_ASSIGNMENT_:
Output the listing word for word, minus images.

_EXERCISE INPUTS_:
..............................

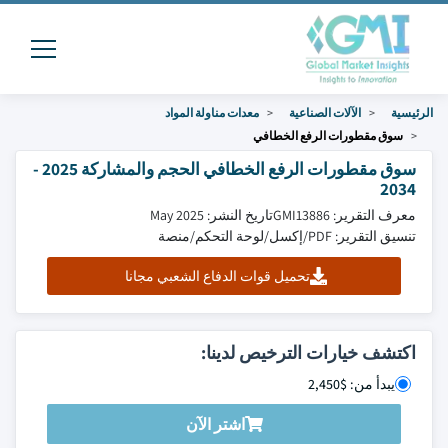
الرئيسية
الآلات الصناعية
معدات مناولة المواد
سوق مقطورات الرفع الخطافي
سوق مقطورات الرفع الخطافي الحجم والمشاركة 2025 -
2034
معرف التقرير: GMI13886
تاريخ النشر: May 2025
تنسيق التقرير: PDF/إكسل/لوحة التحكم/منصة
تحميل قوات الدفاع الشعبي مجانا
اكتشف خيارات الترخيص لدينا:
يبدأ من: $2,450
اشتر الآن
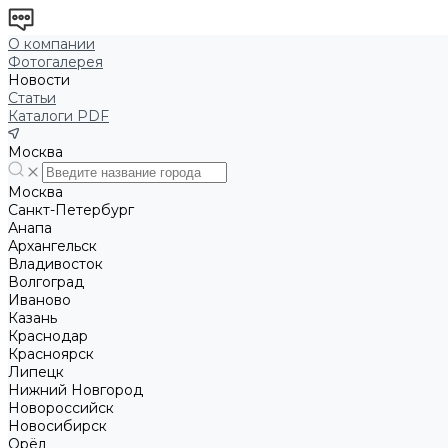
О компании
Фотогалерея
Новости
Статьи
Каталоги PDF
Москва
Москва
Санкт-Петербург
Анапа
Архангельск
Владивосток
Волгоград
Иваново
Казань
Краснодар
Красноярск
Липецк
Нижний Новгород
Новороссийск
Новосибирск
Орёл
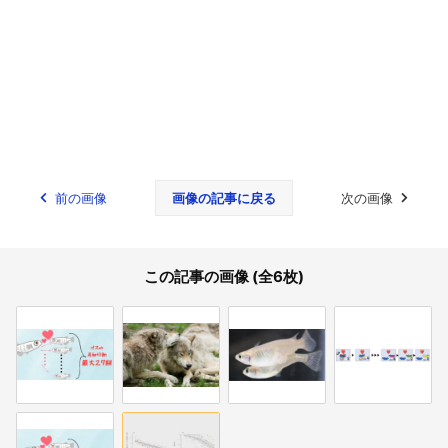
前の画像
画像の記事に戻る
次の画像
この記事の画像 (全6枚)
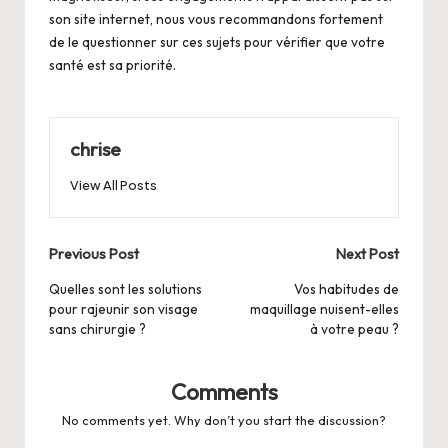
son site internet, nous vous recommandons fortement
de le questionner sur ces sujets pour vérifier que votre
santé est sa priorité.
chrise
View All Posts
Post
Previous Post
Next Post
navigation
Quelles sont les solutions
Vos habitudes de
pour rajeunir son visage
maquillage nuisent-elles
sans chirurgie ?
à votre peau ?
Comments
No comments yet. Why don’t you start the discussion?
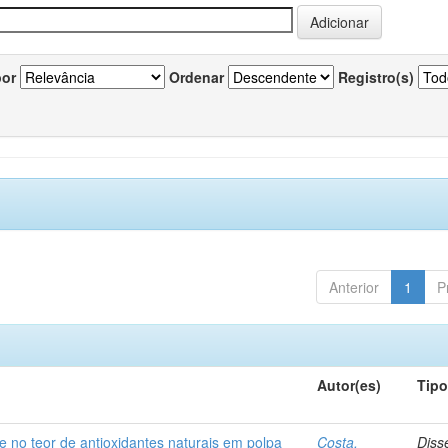
por
Ordenar
Registro(s)
Anterior
1
P
Autor(es)
Tip
e no teor de antioxidantes naturais em polpa
Costa,
Diss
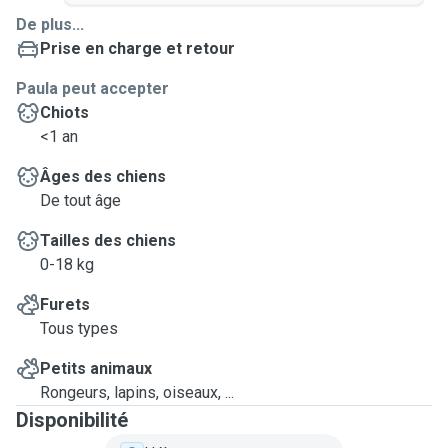
De plus...
Prise en charge et retour
Paula peut accepter
Chiots
<1 an
Âges des chiens
De tout âge
Tailles des chiens
0-18 kg
Furets
Tous types
Petits animaux
Rongeurs, lapins, oiseaux, ...
Disponibilité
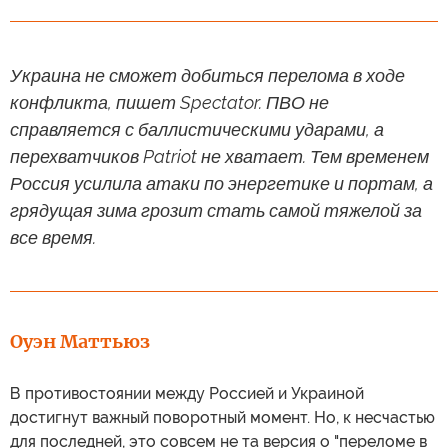
Украина не сможет добиться перелома в ходе
конфликта, пишет Spectator. ПВО не
справляется с баллистическими ударами, а
перехватчиков Patriot не хватает. Тем временем
Россия усилила атаки по энергетике и портам, а
грядущая зима грозит стать самой тяжелой за
все время.
Оуэн Маттьюз
В противостоянии между Россией и Украиной
достигнут важный поворотный момент. Но, к несчастью
для последней, это совсем не та версия о "переломе в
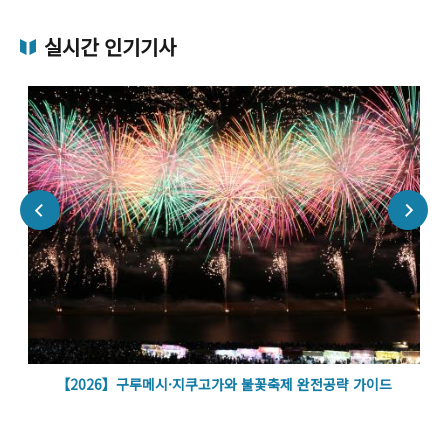
실시간 인기기사
볼
【2026】구루메시·지쿠고가와 불꽃축제 완전공략 가이드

..............................

_FINISHED TASK_:
الرئيسية
الآلات الصناعية
معدات مناولة المواد
سوق مقطورات الرفع الخطافي
سوق مقطورات الرفع الخطافي الحجم والمشاركة 2025 -
2034
معرف التقرير: GMI13886
تاريخ النشر: May 2025
تنسيق التقرير: PDF/إكسل/لوحة التحكم/منصة
تحميل قوات الدفاع الشعبي مجانا
اكتشف خيارات الترخيص لدينا:
يبدأ من: $2,450
اشتر الآن
О компании
Фотогалерея
Новости
Статьи
Каталоги PDF
Москва
Москва
Санкт-Петербург
Анапа
Архангельск
Владивосток
Волгоград
Иваново
Казань
Краснодар
Красноярск
Липецк
Нижний Новгород
Новороссийск
Новосибирск
Орёл
前の画像
画像の記事に戻る
次の画像
この記事の画像 (全6枚)
son site internet, nous vous recommandons fortement
de le questionner sur ces sujets pour vérifier que votre
santé est sa priorité.
chrise
View All Posts
Post
Previous Post
Next Post
navigation
Quelles sont les solutions
Vos habitudes de
pour rajeunir son visage
maquillage nuisent-elles
sans chirurgie ?
à votre peau ?
Comments
No comments yet. Why don’t you start the discussion?
por
Ordenar
Registro(s)
Anterior
1
P
Autor(es)
Tip
e no teor de antioxidantes naturais em polpa
Costa,
Diss
De plus...
Prise en charge et retour
Paula peut accepter
Chiots
<1 an
Âges des chiens
De tout âge
Tailles des chiens
0-18 kg
Furets
Tous types
Petits animaux
Rongeurs, lapins, oiseaux, ...
Disponibilité
Украина не сможет добиться перелома в ходе
конфликта, пишет Spectator. ПВО не
справляется с баллистическими ударами, а
перехватчиков Patriot не хватает. Тем временем
Россия усилила атаки по энергетике и портам, а
грядущая зима грозит стать самой тяжелой за
все время.
Оуэн Маттьюз
В противостоянии между Россией и Украиной
достигнут важный поворотный момент. Но, к несчастью
для последней, это совсем не та версия о "переломе в
실시간 인기기사
볼
【2026】구루메시·지쿠고가와 불꽃축제 완전공략 가이드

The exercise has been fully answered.